Welfare Reform Act Changes to Medicaid Leave Legal Immigrants Searching for Health Care
A provision in the welfare reform act passed by Congress on Aug. 22, 1996, that precludes "new green-card holders" from qualifying for Medicaid for their first five years in the country has created a "bewildering health care abyss" for immigrants who entered the United States after that date, the Wall Street Journal reports. About four million "legal permanent residents" have been affected by the ban. They, like recent immigrants and all uninsured citizens in every state, must "rely on the local safety nets of public and private charity." Congress, however, did allow states to "offer some or all Medicaid coverage to some or all new legal immigrants," and about 12 have done so at "their own expense," but the coverage in even the "more generous" states does not "match" traditional Medicaid. In addition to state coverage, local hospitals and clinics have "randomly tak[en] up the slack." The result has been a "crazy quilt" of health care for legal immigrants, whose ability to receive care often depends on where in the United States they have chosen to settle. Connecticut, for instance, "imposes a six-month residency rule" for most legal immigrants, while Wyoming covers three prescriptions a month plus oxygen for disabled immigrants. The National Health Law Program said the Medicaid restriction has created a "nearly incomprehensible patchwork of rules and restrictions that confuse even the most seasoned expert."
'Castigating' Congress
In June, New York's highest court struck down the state's five-year ban on Medicaid for legal immigrants, saying it violated the provision of the state Constitution guaranteeing equal protection for all poor people. The court also "castigated Congress for giving states a choice in filling the Medicaid gap for immigrants," which, it said, "usurped Congressional sovereignty over immigration and denied immigrants equal protection of the law." While the ruling was good news for immigrants in New York, which will now have to provide coverage with state funds, the Journal reports that the state's Constitution is "unusual, and similar challenges haven't surfaced in other states."
A 'Time Bomb' Ignites
The 1996 law also contains a less-noticed provision: For immigrants who apply for Medicaid after having been in the United States for five years, the income of their sponsor will also be considered to determine program eligibility, which in many cases will cause the applicant's income to exceed Medicaid eligibility thresholds. And for those who do qualify, their sponsors "must sign an affidavit binding them to repay the government" for the care of immigrants issued green cards after 1997, a "deal [that] lasts until the immigrants become citizens." The Journal reports that the sponsor liability provision is a "time bomb" that is just now -- five years after passage of the welfare act -- "go[ing] off." As a result, sponsors are becoming aware that they "may someday be saddled with huge medical bills"; subsequently, the rate of immigration is likely to decrease, as "[f]ewer Americans are showing the willingness to put their assets on the line to sponsor relatives or employees."
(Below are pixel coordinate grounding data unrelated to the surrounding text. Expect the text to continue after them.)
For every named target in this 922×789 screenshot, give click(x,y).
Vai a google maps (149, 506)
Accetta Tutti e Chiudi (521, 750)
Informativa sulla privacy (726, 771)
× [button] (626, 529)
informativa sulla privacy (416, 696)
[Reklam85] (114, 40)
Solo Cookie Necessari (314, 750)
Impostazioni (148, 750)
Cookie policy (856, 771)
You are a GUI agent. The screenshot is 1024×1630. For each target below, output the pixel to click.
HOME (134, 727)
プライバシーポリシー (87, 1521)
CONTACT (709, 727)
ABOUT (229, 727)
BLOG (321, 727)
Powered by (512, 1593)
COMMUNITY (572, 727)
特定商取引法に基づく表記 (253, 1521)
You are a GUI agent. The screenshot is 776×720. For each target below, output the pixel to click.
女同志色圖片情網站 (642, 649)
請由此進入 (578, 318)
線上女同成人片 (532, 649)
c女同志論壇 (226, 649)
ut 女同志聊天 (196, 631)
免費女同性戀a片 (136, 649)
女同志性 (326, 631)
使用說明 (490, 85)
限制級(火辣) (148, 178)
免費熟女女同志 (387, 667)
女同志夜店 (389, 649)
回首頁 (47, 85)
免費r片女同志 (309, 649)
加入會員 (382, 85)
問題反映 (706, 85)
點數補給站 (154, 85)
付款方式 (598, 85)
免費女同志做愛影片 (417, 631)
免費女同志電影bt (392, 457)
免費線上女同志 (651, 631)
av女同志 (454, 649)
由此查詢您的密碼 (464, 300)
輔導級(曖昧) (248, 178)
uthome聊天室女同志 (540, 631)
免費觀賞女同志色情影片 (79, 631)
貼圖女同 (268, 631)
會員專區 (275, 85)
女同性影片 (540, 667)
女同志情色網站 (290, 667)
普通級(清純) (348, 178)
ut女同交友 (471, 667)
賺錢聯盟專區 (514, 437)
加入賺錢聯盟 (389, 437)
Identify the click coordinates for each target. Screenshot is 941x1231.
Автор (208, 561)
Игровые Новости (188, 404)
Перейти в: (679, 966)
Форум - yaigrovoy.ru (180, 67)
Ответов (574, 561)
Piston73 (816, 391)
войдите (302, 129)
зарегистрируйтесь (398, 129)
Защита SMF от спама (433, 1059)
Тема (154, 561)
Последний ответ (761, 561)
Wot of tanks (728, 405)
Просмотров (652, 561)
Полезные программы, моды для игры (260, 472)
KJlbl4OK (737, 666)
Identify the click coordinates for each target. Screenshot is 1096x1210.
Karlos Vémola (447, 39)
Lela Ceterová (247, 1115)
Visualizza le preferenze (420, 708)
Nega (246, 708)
A Policy Favored By No One?
The health care provisions of the welfare reform act resulted from a compromise that "preserved the rate of legal immigration," but that "horse trade ... is often seen today as a poor compromise," the Journal reports. Proponents of more liberal immigration policy want to see the ban repealed, and "even some of those" who favor a reduction in legal immigration say that immigrants should not be "penaliz[ed]" by the Medicaid ban. "If we had a motto, it would be, 'Fewer immigrants and a warmer welcome,'" Mark Krikorian, executive director of the Center for Immigration Studies, said. A report on immigrant health insurance by the group -- "known for its efforts to keep immigrants at bay" -- concluded: "Cutting welfare benefits to immigrants after they have already been allowed into the country seems neither fair nor wise" (Newman, Wall Street Journal, 8/29).